Les investisseurs ne risquent-ils pas de choisir désormais leurs actifs en fonction des sanctions potentielles sur le (ou les) émetteur(s)?

Il est vrai que nous sommes dans une situation inédite. Le fait que les Etats-Unis refusent le paiement des coupons de la dette Russe qui peut, et veut payer, constitue un risque de type nouveau qu’il nous faut intégrer. La guerre économique interfère désormais avec les actifs financiers. En conséquence, beaucoup de grands investisseurs – les fonds souverains par exemple – reconsidèrent leur lecture des actifs américains. Il faut ajouter que la dynamique de déglobalisation des marchés financiers ne joue pas en leur faveur car les Etats-Unis ont un déficit commercial et public très important. Il est par conséquent difficile d’être positif sur le dollar à moyen terme, même s’il bénéficie localement de taux favorables. On pourrait structurellement entrer dans un monde négatif vis-à-vis des actifs américains, d’autant qu’ils sont très chers. La Fed va devoir ralentir l’économie pour maitriser l’inflation et les décisions politiques pourraient couper l’appétit de beaucoup d’investisseurs étrangers.

Quel impact sur la Russie des sanctions prises à son égard?
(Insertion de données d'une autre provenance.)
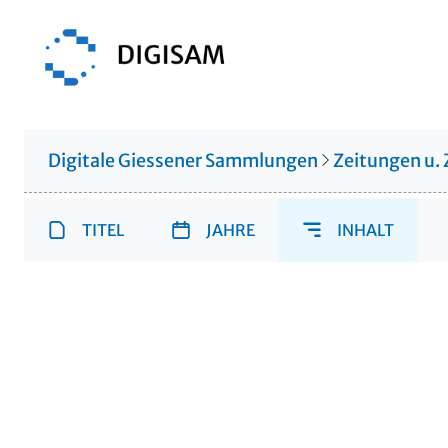
Digitale Giessener Sammlungen
Zeitungen u. 
TITEL
JAHRE
INHALT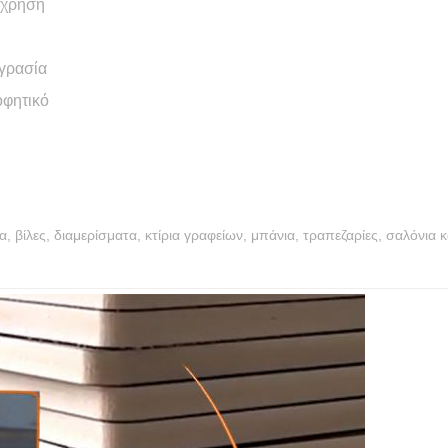
 χρήση
υγρασία
οφητικό
, βίλες, διαμερίσματα, κτίρια γραφείων, μπάνια, τραπεζαρίες, σαλόνια κ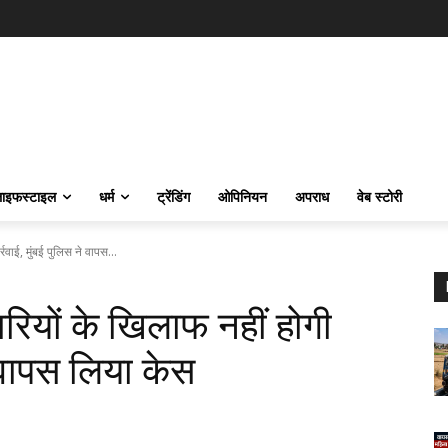
ाइफस्‍टाइल
धर्म
ट्रेंडिंग
ओपिनियन
अपराध
वेब स्टोरी
वाई, मुंबई पुलिस ने वापस...
रियों के खिलाफ नहीं होगी
े वापस लिया केस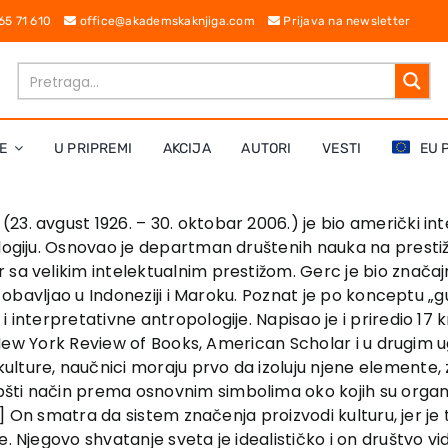
 65 71 610
office@akademskaknjiga.com
Prijava na newsletter
E
U PRIPREMI
AKCIJA
AUTORI
VESTI
EU 
 (23. avgust 1926. – 30. oktobar 2006.) je bio američki 
ologiju. Osnovao je departman društenih nauka na presti
 sa velikim intelektualnim prestižom. Gerc je bio značaj
je obavljao u Indoneziji i Maroku. Poznat je po konceptu 
 interpretativne antropologije. Napisao je i priredio 17 
o u New York Review of Books, American Scholar i u drugim
ulture, naučnici moraju prvo da izoluju njene elemente
šti način prema osnovnim simbolima oko kojih su organiz
.[5] On smatra da sistem značenja proizvodi kulturu, jer 
. Njegovo shvatanje sveta je idealističko i on društvo vid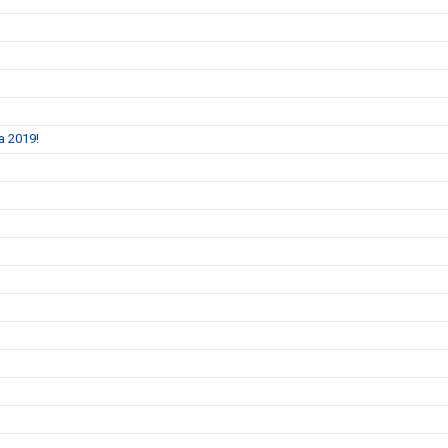
a 2019!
A court terme, la Russie a pu absorber les sanctions économiques grâce à sa grande préparation. Réduction des déficits, vente des actifs étrangers, notamment américains, développement d’une forte autonomie alimentaire, accroissement de la dépendance des pays voisins au gaz et au pétrole Russe ont permis à la Russie d’absorber, et même de profiter du conflit grâce à la hausse du prix des matières premières.

Mais si le conflit devait se prolonger et les sanctions durer, ce qui devient le scénario le plus probable, la situation va rapidement se détériorer pour le pays. La guerre coûte cher, l’autarcie est loin d’être totale, et les pays de l’ouest réduisent déjà leur dépendance aux matières premières russes. L’économie Russe ne pourra s’affranchir d’une profonde récession cette année.